Many synthetic organic chemists will be familiar with the Chan-Lam reaction, where an organoboronic acid or ester is reacted with an amine in the presence of a copper salt. It’s an appealing way of making C-N bonds, because it’s complementary to Pd-catalyzed processes like the Buchwald-Hartwig reaction. The Chan-Lam transformation uses the “wrong” starting material from a palladium perspective, the organoboron compound instead of an organohalide, so you’re actually coupling two nucleophilic partners head-to-head, which always feels a little strange.
But if you’re familiar with this reaction, you’re also familiar with a lot of foul vocabulary to use while running it, because it’s always been a capricious beast. Chan-Lam aminations are flat-out notorious for suddenly performing poorly when you vary the starting materials in what seem to be trivial ways, and for stopping dead in their tracks at some point in the reaction, with no hope of revival. They’re also a lot harder to run with the (often easier to use) boronate esters than they are with the boronic acids themselves, for reasons that no one’s completely sure about, either.

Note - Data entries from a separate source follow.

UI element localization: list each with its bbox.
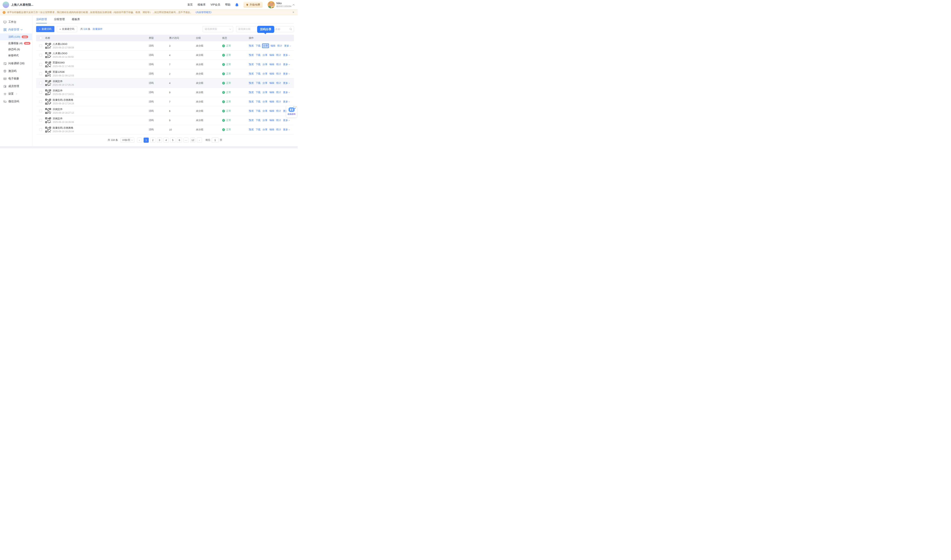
sidebar-item-workbench[interactable]: 工作台 xyxy=(0,18,32,26)
row-checkbox[interactable] xyxy=(39,45,42,47)
upgrade-renew-button[interactable]: 升级/续费 xyxy=(244,2,262,8)
tab-live-code-management[interactable]: 活码管理 xyxy=(36,18,47,23)
download-link[interactable]: 下载 xyxy=(256,63,261,66)
download-link[interactable]: 下载 xyxy=(256,118,261,122)
nav-home[interactable]: 首页 xyxy=(187,3,193,6)
sidebar-item-ebook[interactable]: 电子画册 xyxy=(0,75,32,83)
qr-thumbnail[interactable] xyxy=(45,71,51,77)
edit-link[interactable]: 编辑 xyxy=(269,109,274,113)
sidebar-item-activation-code[interactable]: 激活码 xyxy=(0,67,32,75)
more-link[interactable]: 更多 xyxy=(283,63,290,66)
edit-link[interactable]: 编辑 xyxy=(269,63,274,66)
page-ellipsis[interactable]: ··· xyxy=(184,138,189,143)
more-link[interactable]: 更多 xyxy=(283,118,290,122)
share-link[interactable]: 分享 xyxy=(262,128,267,131)
stats-link[interactable]: 统计 xyxy=(276,91,281,94)
row-checkbox[interactable] xyxy=(39,100,42,103)
sidebar-item-live-code[interactable]: 活码 (120) new xyxy=(0,34,32,40)
type-filter-select[interactable]: 请选择类型 xyxy=(202,26,233,32)
more-link[interactable]: 更多 xyxy=(283,100,290,103)
page-button-2[interactable]: 2 xyxy=(150,138,155,143)
edit-link[interactable]: 编辑 xyxy=(269,128,274,131)
nav-template-library[interactable]: 模板库 xyxy=(198,3,205,6)
sidebar-item-batch-template[interactable]: 批量模版 (4) new xyxy=(0,40,32,46)
qr-thumbnail[interactable] xyxy=(45,117,51,123)
row-checkbox[interactable] xyxy=(39,72,42,75)
qr-thumbnail[interactable] xyxy=(45,108,51,114)
share-link[interactable]: 分享 xyxy=(262,54,267,57)
qr-thumbnail[interactable] xyxy=(45,89,51,95)
share-link[interactable]: 分享 xyxy=(262,82,267,85)
preview-link[interactable]: 预览 xyxy=(249,72,254,75)
more-link[interactable]: 更多 xyxy=(283,72,290,75)
qr-thumbnail[interactable] xyxy=(45,52,51,58)
content-policy-link[interactable]: 《内容管理规范》 xyxy=(194,11,213,14)
qr-thumbnail[interactable] xyxy=(45,80,51,86)
more-link[interactable]: 更多 xyxy=(283,82,290,85)
page-button-5[interactable]: 5 xyxy=(170,138,175,143)
download-link[interactable]: 下载 xyxy=(256,91,261,94)
edit-link[interactable]: 编辑 xyxy=(269,100,274,103)
more-link[interactable]: 更多 xyxy=(283,54,290,57)
sidebar-item-static-code[interactable]: 静态码 (9) xyxy=(0,46,32,52)
share-link[interactable]: 分享 xyxy=(262,118,267,122)
more-link[interactable]: 更多 xyxy=(283,128,290,131)
new-live-code-button[interactable]: + 新建活码 xyxy=(36,26,54,32)
tab-group-management[interactable]: 分组管理 xyxy=(54,18,65,23)
share-link[interactable]: 分享 xyxy=(262,91,267,94)
qr-thumbnail[interactable] xyxy=(45,126,51,132)
sidebar-item-settings[interactable]: 设置 xyxy=(0,90,32,98)
edit-link[interactable]: 编辑 xyxy=(269,82,274,85)
edit-link[interactable]: 编辑 xyxy=(269,91,274,94)
preview-link[interactable]: 预览 xyxy=(249,128,254,131)
download-link[interactable]: 下载 xyxy=(256,100,261,103)
share-link[interactable]: 分享 xyxy=(262,72,267,75)
page-button-1[interactable]: 1 xyxy=(144,138,149,143)
stats-link[interactable]: 统计 xyxy=(276,63,281,66)
stats-link[interactable]: 统计 xyxy=(276,82,281,85)
share-link[interactable]: 分享 xyxy=(262,63,267,66)
stats-link[interactable]: 统计 xyxy=(276,72,281,75)
page-button-6[interactable]: 6 xyxy=(177,138,182,143)
qr-thumbnail[interactable] xyxy=(45,98,51,105)
download-link[interactable]: 下载 xyxy=(256,44,261,48)
notification-bell-icon[interactable] xyxy=(235,3,239,7)
qr-thumbnail[interactable] xyxy=(45,43,51,49)
stats-link[interactable]: 统计 xyxy=(277,44,282,48)
batch-create-button[interactable]: + 批量建空码 xyxy=(57,26,77,32)
sidebar-item-survey[interactable]: 问卷调研 (16) xyxy=(0,60,32,67)
per-page-select[interactable]: 10条/页 xyxy=(120,137,134,143)
nav-help[interactable]: 帮助 xyxy=(225,3,230,6)
more-link[interactable]: 更多 xyxy=(283,91,290,94)
nav-vip[interactable]: VIP会员 xyxy=(210,3,220,6)
row-checkbox[interactable] xyxy=(39,54,42,57)
stats-link[interactable]: 统计 xyxy=(276,128,281,131)
preview-link[interactable]: 预览 xyxy=(249,109,254,113)
select-all-checkbox[interactable] xyxy=(39,37,42,39)
download-link[interactable]: 下载 xyxy=(256,54,261,57)
user-menu[interactable]: VIP Niko 组织ID:1329284 xyxy=(268,1,294,8)
download-link[interactable]: 下载 xyxy=(256,82,261,85)
row-checkbox[interactable] xyxy=(39,110,42,112)
preview-link[interactable]: 预览 xyxy=(249,82,254,85)
download-link[interactable]: 下载 xyxy=(256,109,261,113)
row-checkbox[interactable] xyxy=(39,91,42,94)
stats-link[interactable]: 统计 xyxy=(276,54,281,57)
preview-link[interactable]: 预览 xyxy=(249,44,254,48)
preview-link[interactable]: 预览 xyxy=(249,118,254,122)
edit-link[interactable]: 编辑 xyxy=(269,54,274,57)
qr-thumbnail[interactable] xyxy=(45,62,51,68)
share-link[interactable]: 分享 xyxy=(262,109,267,113)
sidebar-item-members[interactable]: 成员管理 xyxy=(0,83,32,90)
tab-template-library[interactable]: 模板库 xyxy=(72,18,80,23)
sidebar-item-wechat-code[interactable]: 微信活码 xyxy=(0,98,32,105)
stats-link[interactable]: 统计 xyxy=(276,100,281,103)
goto-page-input[interactable] xyxy=(212,138,219,143)
row-checkbox[interactable] xyxy=(39,128,42,131)
page-button-4[interactable]: 4 xyxy=(164,138,169,143)
edit-link[interactable]: 编辑 xyxy=(270,44,275,48)
prev-page-button[interactable]: ‹ xyxy=(137,138,142,143)
stats-link[interactable]: 统计 xyxy=(276,118,281,122)
more-link[interactable]: 更多 xyxy=(284,44,291,48)
page-button-3[interactable]: 3 xyxy=(157,138,162,143)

Well, until now. This new paper from the Watson group Strathclyde University in partnership with GlaxoSmithKline (edit – corrected the credit) seems to have given this reaction the sorting-out it’s long needed. Building on work by Shannon Stahl’s group at Wisconsin on the mechanism of the related copper-catalyzed ether formation, the GSK folks have done a thorough investigation of the reaction intermediates and catalytic cycles. It’s a mess – for example, potassium acetate was found, in the Stahl work, to inhibit the ether formation, but for the aminations it inhibits some of them and actually enhances some others. You can get a mess of byproducts, too, as aficionados of the reaction already know: starting from an arylboronic species, you can end up with your desired product, mixed in with the plain aryl-H from protodeboronation, the aryl-OH from oxidation, and the aryl-O-aryl from oxidative coupling, none of which you probably were in the mood for. If you really bear down and make sure that the acetonitrile solvent and reaction conditions are strictly anhydrous, you can shut down most of that phenol and diaryl ether crap, but your reward is an increase in aryl-aryl product through homocoupling.

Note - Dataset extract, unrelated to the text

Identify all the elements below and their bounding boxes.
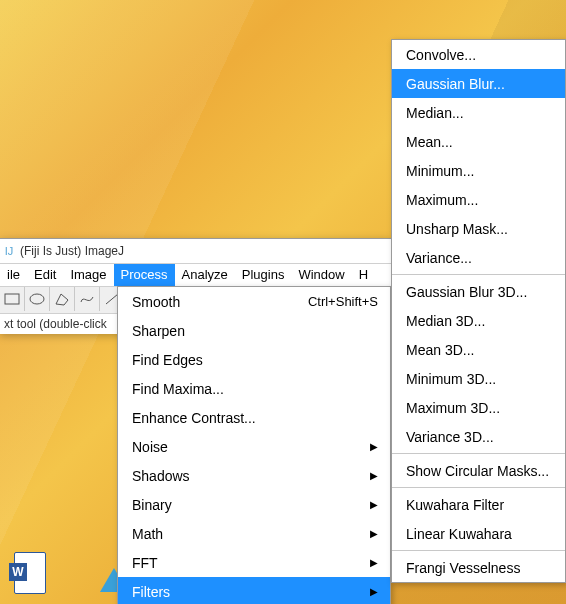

Careful control experiments, spectroscopy, mass spec work, and even X-ray crystallography of intermediate species led to several insights. One is that the dissociation of the copper acetate paddlewheel dimer species (which is how that one starts off) is a key event in the reaction. It has to form a monocopper species that has an OH, an OAc, a molecule of the amine coupling partner, and an acetonitrile solvent molecule all coordinated to the copper atom, and the equilibria that produce this active species are key. Another thing to note is that the reason that boron pinacol esters are so temperamental is that the pinacol they produce is a vicious inhibitor of the reaction, likely through formation of pinacol/copper complexes that shut down the whole copper-catalyzed mechanism.

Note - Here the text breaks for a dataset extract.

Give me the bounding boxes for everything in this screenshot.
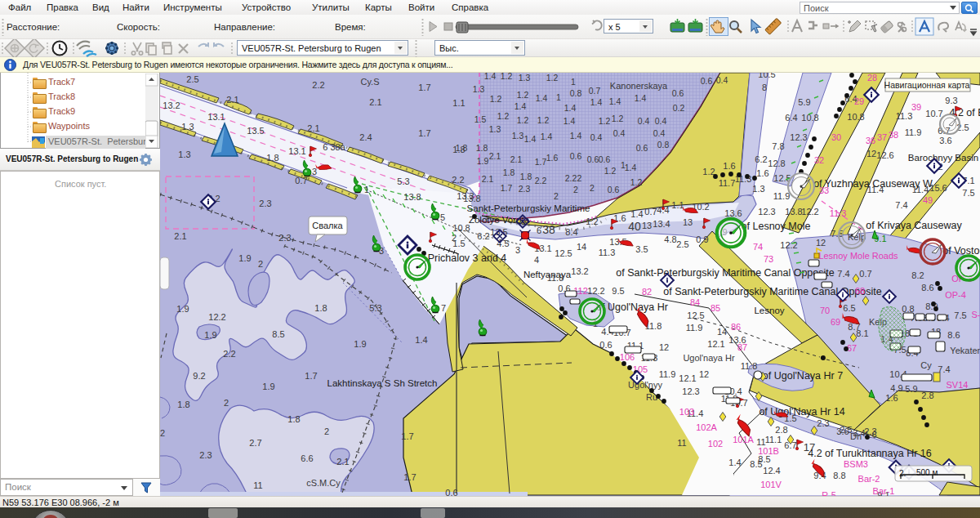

The mechanism goes through a redox cycle with copper, and another big factor in the success of the reaction is the re-oxidation of Cu(I) to Cu(II) species. That takes place with molecular oxygen (this is definitely not a reaction that you want to run under strict inert gas conditions). The copper-one species seem to be responsible for a lot of the side reactions, so coming up with conditions where it doesn’t hang around is a critical factor. As it happens, adding a tertiary amine (like triethylamine) to the reaction does two good things at once – it reacts with the acetic acid generated from the copper acetate starting reagent and prevents it from going back to the inactive paddlewheel species, and later on, the triethylammonium acetate provides some acid to help re-oxidize the copper (I).
The group then solved the pinacol problem mentioned above by adding plain old boric acid to the reaction, which complexes with it so that the valuable copper species doesn’t, so those two things are the key: add triethylamine and boric acid to your Chan-Lam reactions, and they will be much happier, and so will you. The same additives also make the related copper-catalyzed etherification and thioetherification reactions fly right, for the same reasons, and you can get the experimental conditions for all of these from the Supplementary Information file for free, if you need them. And if you ever run one of these reactions, believe me, you need them. Finally, this reaction is ready to move out of the foul-language category!